これは感想書いた後で消しちゃったのだが、後で後悔するはめに。またやってくれるかな~と思ったけど、そういう時に限ってそれっきり放映してくれないんだよな。もう何十回も放映してるのがあるってのに・・。それで少し高いけどDVD買ってしまった。私ったら何をやってるのかしら~。まあ思いきって買ったのは、メイキングとかインタビューなどの特典がついてるせいもある。こういう・・未公開の、向こうでもヒットしたとは思えない平凡な作品なのに、なぜか52分も特典がついてる。でも、実際に見てみると、重複している部分も多いし、内容そのものも、さほど目覚ましいわけじゃないんだよな。
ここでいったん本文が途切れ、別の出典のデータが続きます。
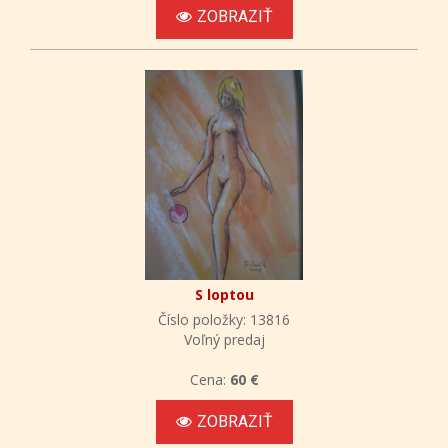
ZOBRAZIŤ
S loptou
Číslo položky: 13816
Voľný predaj
Cena:
60 €
ZOBRAZIŤ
ここでIMDb調べてみたのだが・・ちゃんと公開されてるんだかいないんだかよくわからない。監督オミッド・ノーシンはまだ若く、頭痛に効きそうで、脚本・監督やったわけだから、まさに自分の思い通りだよな。彼が言うには、この映画は神話の枠組みの中にはめ込まれるのだとか何とか。はあ~?神話?内容は要するにドラゴン退治で、この場合列車がドラゴンで、乗客は勇者。何かいかにもゲーム世代のアンチャンが言いそうなことだね。盛んに火が出てくるのはそのせいかね。先に予告編作って、それを見て興味持った俳優を集めたんだとも言っていたな。キャストが決まる前に予告編ありきなんていうのはいかにも現代的。キャストのインタビューでは、ダグレイ・スコットはくたびれた感じ。カーラ・トイントンは若いから、明るくて楽しそう。同じ若者でもイド・ゴールドバーグはもうちょっと屈折した感じ。監督に自分の考えをどんどん言ったとか、そういうタイプ。デヴィッド・スコフィールドは味のあるベテラン風味。これに油を足してコテコテにするとパスカル・グレゴリーになる。撮影には実物の車両を使い、外の景色はあらかじめ撮影しておいたものを流す。これって「スパイ大作戦」と同じだな。音響担当の人はいろんな動物の鳴き声を効果音に使っていると話す。急ブレーキには蛇の声・・ん?蛇って鳴くの?コブラのシュッシュッという音だろう。他にはクジラの鳴き声・・う~ん、言われなきゃわからん・・と言うか、わかっても別に・・。リンゼイ・ダンカンの言葉が心に残る。最高のものを作りたい、最高のものになるはず。そうそう、どんなゴミ映画でも作ってる連中はそう思っているんだよな。そう思わなきゃやってられないことだってあるだろうし。